Sam was just thinking that if he saw any food he was likely to chuck up, when he discovered that this wasn’t true. He saw what she meant by ‘very little’ when the little old
lady brought through a plate with an iced gingerbread on it, followed soon after by another tray containing a large pot of tea.

‘I’m sure I’m just a silly old biddy,’ she said. ‘But you were here to ask about that fellow Terry Fairbreath, who went missing?’

‘That’s right,’ said Bradley. ‘What can you tell us about him?’

‘Well, he was a prostitute,’ said Emily Quimple. ‘Is that the word I mean?’

The two men looked at each other.

‘I doubt it,’ said Sam.

‘I’m sorry, who are you?’

‘Me? I’m a writer.’

‘Oh, a writer,’ said Emily, welcoming one of her cats onto her lap. ‘So not a policeman, then.’

‘No,’ said Sam.

‘So you don’t really have a reason to speak at all?’ she asked, with a friendly smile.

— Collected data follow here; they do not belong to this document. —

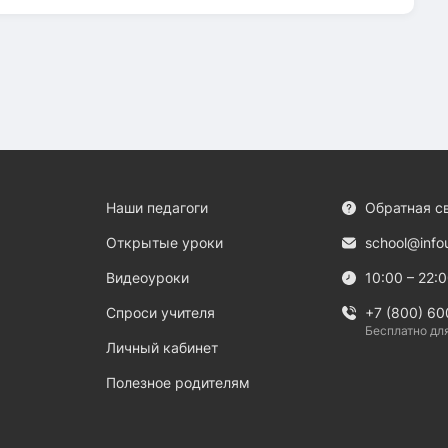
Наши педагоги
Обратная с
Открытые уроки
school@info
Видеоуроки
10:00 – 22:
Спроси учителя
+7 (800) 60
Бесплатно дл
Личный кабинет
Полезное родителям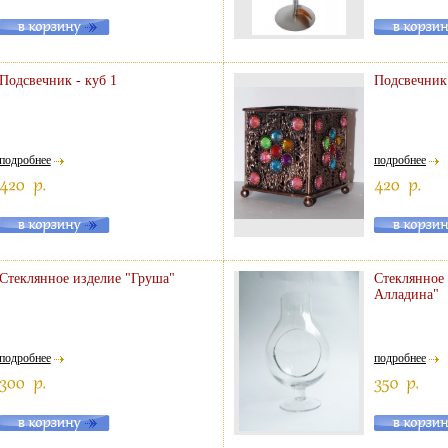
Подсвечник - куб 1
Подсвечник 
подробнее
подробнее
Стеклянное изделие "Груша"
Стеклянное
Алладина"
подробнее
подробнее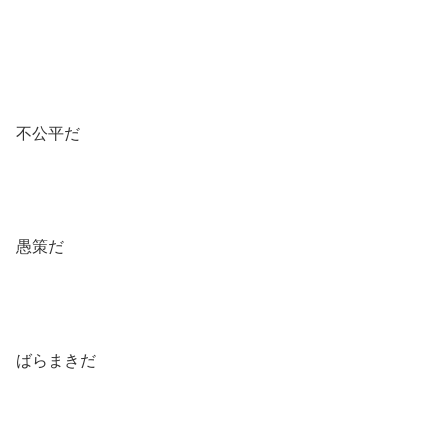
不公平だ
愚策だ
ばらまきだ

‘None,’ admitted Sam, taking a slice of gingerbread and turning to Bradley. ‘Your witness!’

‘Can you think of anyone who had a grudge against Terry Fairbreath?’ asked the detective.

‘Yes,’ said the old lady in a considered tone, looking up at the coving. ‘Anyone would. He had . . .’ she thought about the phrase for a long time before looking them
both in the eye, one after the other: ‘. . . no morals.’

‘You mean because he’s gay?’

‘He’s
what
?’ she said, and Bradley could see he had soured her day all the way through, simply by mention of the word. By his side, Sam (who was enjoying an excellent
slice of gingerbread) wondered for a moment if she was going to deny knowing what the phrase even meant.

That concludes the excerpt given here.